The Allium family includes much more than onions and garlic. Over 850 species of plants exist in the Allium genus, some of which are popular as flowering bulbs. White Flower Farm reports that the various Alliums bloom in early summer and that many garden pests avoid the areas in which you plant them because of the bulbs' pungent smell. The Alliums have similar round flower heads consisting of many small flowers ranging in color from white to deep scarlet. Some, like the Allium bulgaricum, have pink and white bell-shaped flowers in heads the size of a baseball.
Prepare your planting area in a sunny area by digging any type of compost into the soil in fall. Use two 5-gallon buckets full of compost for every 10 feet of garden row, and mix it well with your topsoil.
Dig holes 2 to 10 inches deep with your trowel, depending on Allium variety. Plant larger bulbs deeper than small bulbs. Drop one Allium bulb into each hole.
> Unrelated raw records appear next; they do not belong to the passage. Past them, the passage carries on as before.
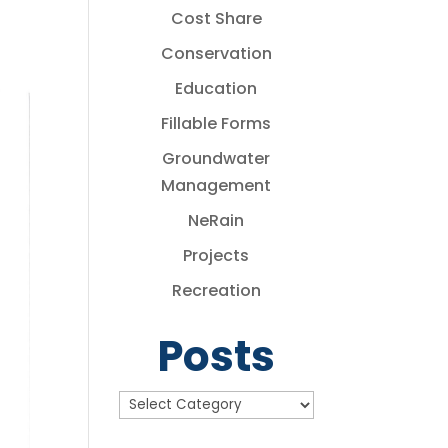
Cost Share
Conservation
Education
Fillable Forms
Groundwater
Management
NeRain
Projects
Recreation
Posts
Posts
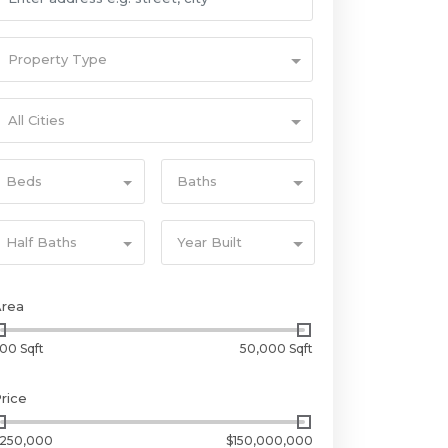
Property Type
All Cities
Beds
Baths
Half Baths
Year Built
Area
00 Sqft
50,000 Sqft
rice
250,000
$150,000,000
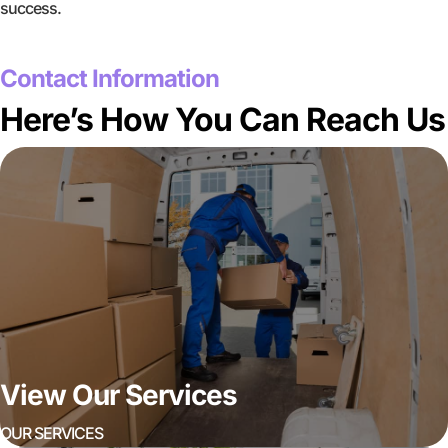
success.
GET A FREE QUOTE
Contact Information
Here’s How You Can Reach Us
View Our Services
OUR SERVICES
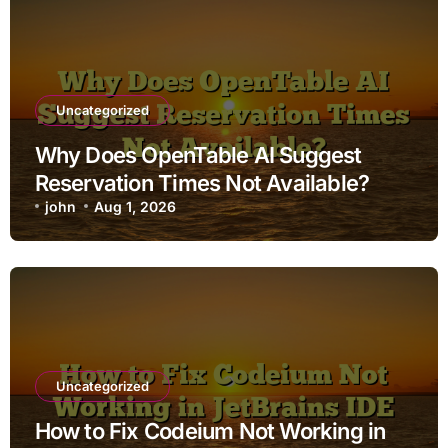
Uncategorized
Why Does OpenTable AI Suggest
Reservation Times Not Available?
john
Aug 1, 2026
Uncategorized
How to Fix Codeium Not Working in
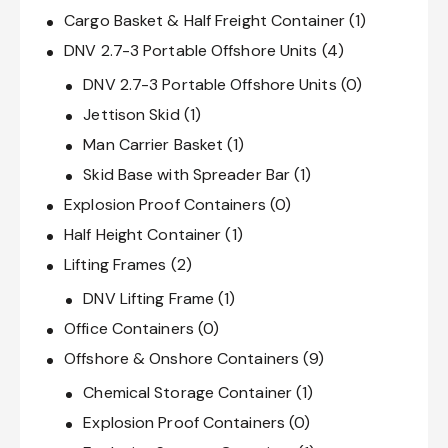
Cargo Basket & Half Freight Container
(1)
DNV 2.7-3 Portable Offshore Units
(4)
DNV 2.7-3 Portable Offshore Units
(0)
Jettison Skid
(1)
Man Carrier Basket
(1)
Skid Base with Spreader Bar
(1)
Explosion Proof Containers
(0)
Half Height Container
(1)
Lifting Frames
(2)
DNV Lifting Frame
(1)
Office Containers
(0)
Offshore & Onshore Containers
(9)
Chemical Storage Container
(1)
Explosion Proof Containers
(0)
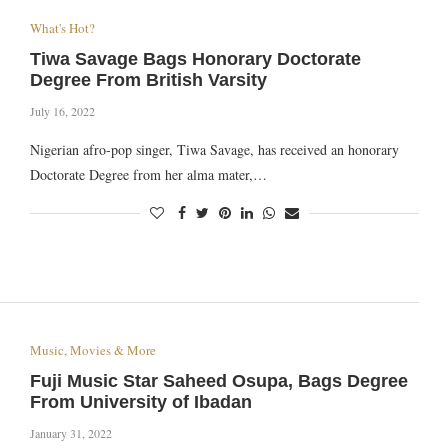
What's Hot?
Tiwa Savage Bags Honorary Doctorate
Degree From British Varsity
July 16, 2022
Nigerian afro-pop singer, Tiwa Savage, has received an honorary
Doctorate Degree from her alma mater,…
Music, Movies & More
Fuji Music Star Saheed Osupa, Bags Degree
From University of Ibadan
January 31, 2022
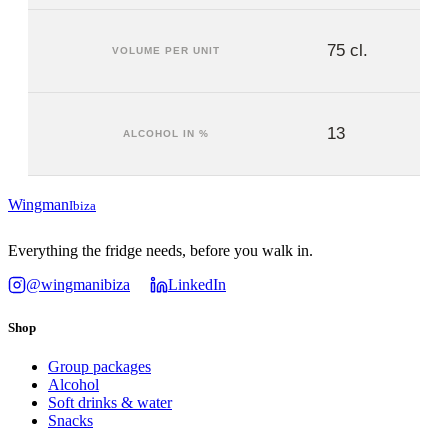
75 cl.
VOLUME PER UNIT
13
ALCOHOL IN %
Wingman
Ibiza
Everything the fridge needs, before you walk in.
@wingmanibiza
LinkedIn
Shop
Group packages
Alcohol
Soft drinks & water
Snacks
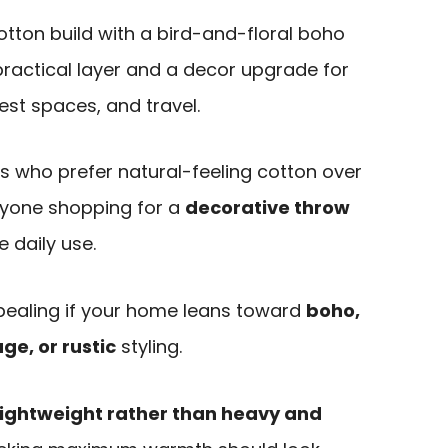
tton build with a bird-and-floral boho
 practical layer and a decor upgrade for
st spaces, and travel.
ers who prefer natural-feeling cotton over
anyone shopping for a
decorative throw
e daily use.
ppealing if your home leans toward
boho,
ge, or rustic
styling.
lightweight rather than heavy and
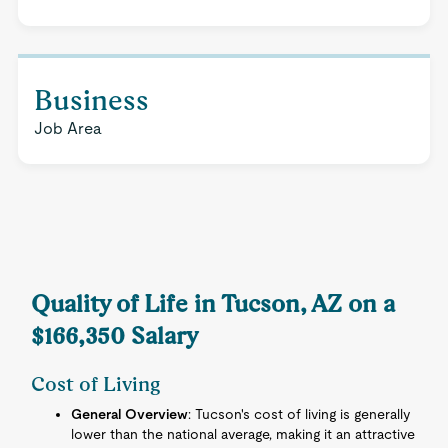
Business
Job Area
Quality of Life in Tucson, AZ on a
$166,350 Salary
Cost of Living
General Overview
: Tucson's cost of living is generally
lower than the national average, making it an attractive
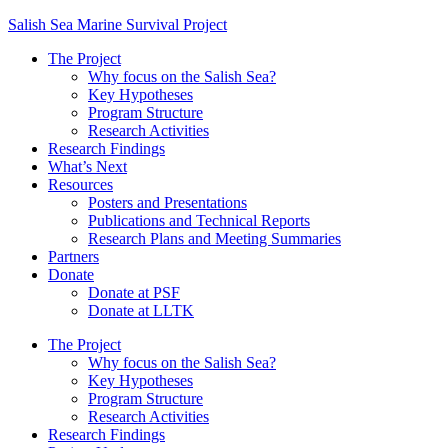
Salish Sea Marine Survival Project
The Project
Why focus on the Salish Sea?
Key Hypotheses
Program Structure
Research Activities
Research Findings
What’s Next
Resources
Posters and Presentations
Publications and Technical Reports
Research Plans and Meeting Summaries
Partners
Donate
Donate at PSF
Donate at LLTK
The Project
Why focus on the Salish Sea?
Key Hypotheses
Program Structure
Research Activities
Research Findings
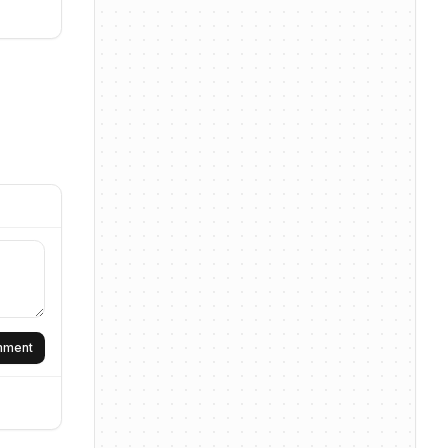
omment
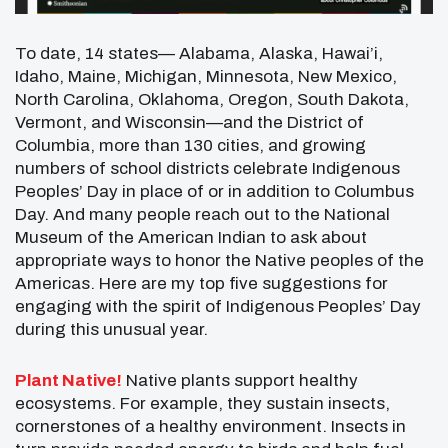
To date, 14 states— Alabama, Alaska, Hawai’i,
Idaho, Maine, Michigan, Minnesota, New Mexico,
North Carolina, Oklahoma, Oregon, South Dakota,
Vermont, and Wisconsin—and the District of
Columbia, more than 130 cities, and growing
numbers of school districts celebrate Indigenous
Peoples’ Day in place of or in addition to Columbus
Day. And many people reach out to the National
Museum of the American Indian to ask about
appropriate ways to honor the Native peoples of the
Americas. Here are my top five suggestions for
engaging with the spirit of Indigenous Peoples’ Day
during this unusual year.
Plant Native!
Native plants support healthy
ecosystems. For example, they sustain insects,
cornerstones of a healthy environment. Insects in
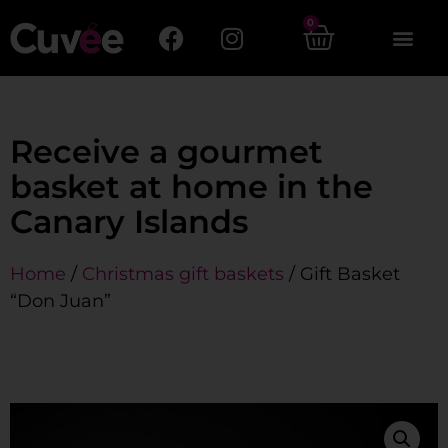
0
Receive a gourmet
basket at home in the
Canary Islands
Home
/
Christmas gift baskets
/ Gift Basket
“Don Juan”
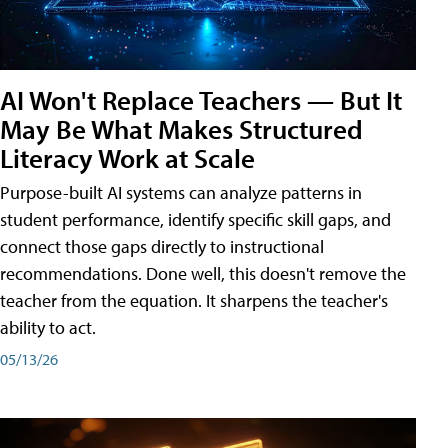
AI Won't Replace Teachers — But It
May Be What Makes Structured
Literacy Work at Scale
Purpose-built AI systems can analyze patterns in
student performance, identify specific skill gaps, and
connect those gaps directly to instructional
recommendations. Done well, this doesn't remove the
teacher from the equation. It sharpens the teacher's
ability to act.
05/13/26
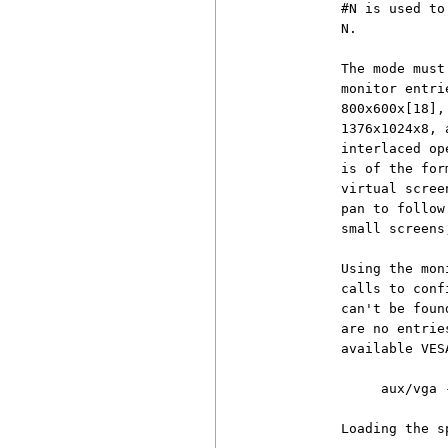
          #N is used to
          N.

          The mode must
          monitor entri
          800x600x[18],
          1376x1024x8, 
          interlaced op
          is of the for
          virtual scree
          pan to follow
          small screens
          Using the mon
          calls to conf
          can't be foun
          are no entrie
          available VES
               aux/vga -
          Loading the s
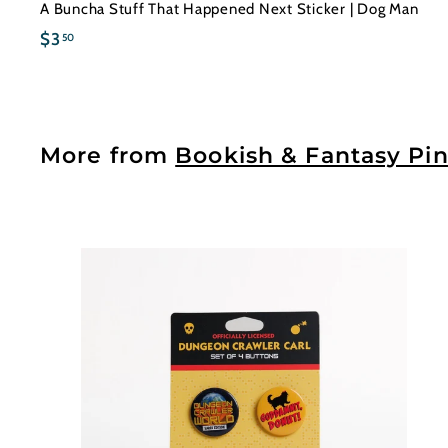
A Buncha Stuff That Happened Next Sticker | Dog Man
$
$3
50
3
.
5
0
More from
Bookish & Fantasy Pin
t
c
a
r
t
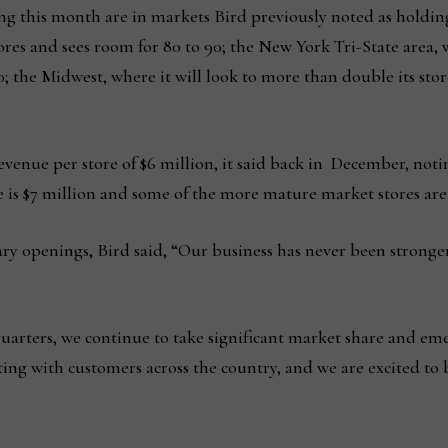
ng this month are in markets Bird previously noted as holdin
stores and sees room for 80 to 90; the New York Tri-State area,
60; the Midwest, where it will look to more than double its sto
 revenue per store of $6 million, it said back in December, not
 is $7 million and some of the more mature market stores are 
ry openings, Bird said, “Our business has never been strong
 quarters, we continue to take significant market share and e
ating with customers across the country, and we are excited t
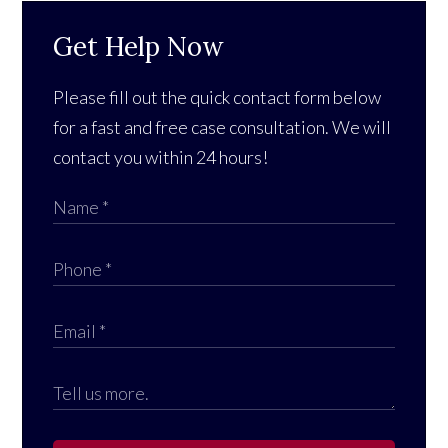
Get Help Now
Please fill out the quick contact form below
for a fast and free case consultation. We will
contact you within 24 hours!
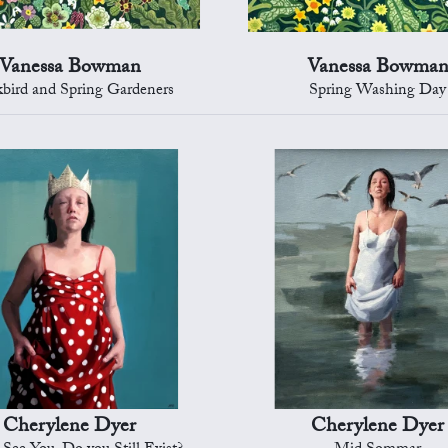
Vanessa Bowman
Vanessa Bowma
kbird and Spring Gardeners
Spring Washing Day
Cherylene Dyer
Cherylene Dyer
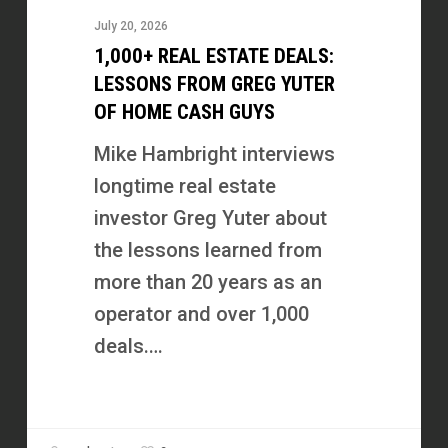
Estate
July 20, 2026
Deals:
1,000+ REAL ESTATE DEALS:
Lessons
LESSONS FROM GREG YUTER
from
OF HOME CASH GUYS
Greg
Mike Hambright interviews
Yuter
longtime real estate
of
investor Greg Yuter about
Home
the lessons learned from
Cash
more than 20 years as an
Guys
operator and over 1,000
deals.…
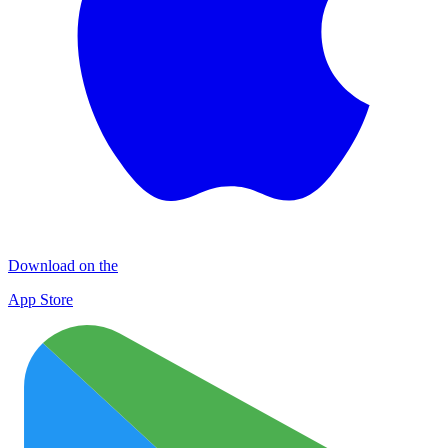
Download on the
App Store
For most varieties of Allium, leave up to 12 inches between planting holes. September and October are the best months to plant Allium bulbs.
Water the soil well by setting a sprinkler in the area for at least 30 minutes. After your initial watering, keep the soil moist by watering at least once a week.
Fertilize your Alliums with a balanced fertilizer having an N-P-K ratio of 8-8-8, immediately after you plant them. The University of Maryland recommends using 2 to 3 lbs. of plant food for every 100 feet of row. Use less depending on the size of your Allium bed. Fertilize older bulbs with the same type of fertilizer in spring, when shoots appear above ground level.
Control aphids, which are one of the only insect pests that bother Alliums, by spraying your plants with insecticidal soap. Repeat your application every few days until all signs of this insect disappear.
Divide Allium bulbs every 3 to 4 years if they become crowded or make more plants than you want. Dig up the large clump of underground bulbs, separate them, then replant individual bulbs as you did when you first planted your Allium.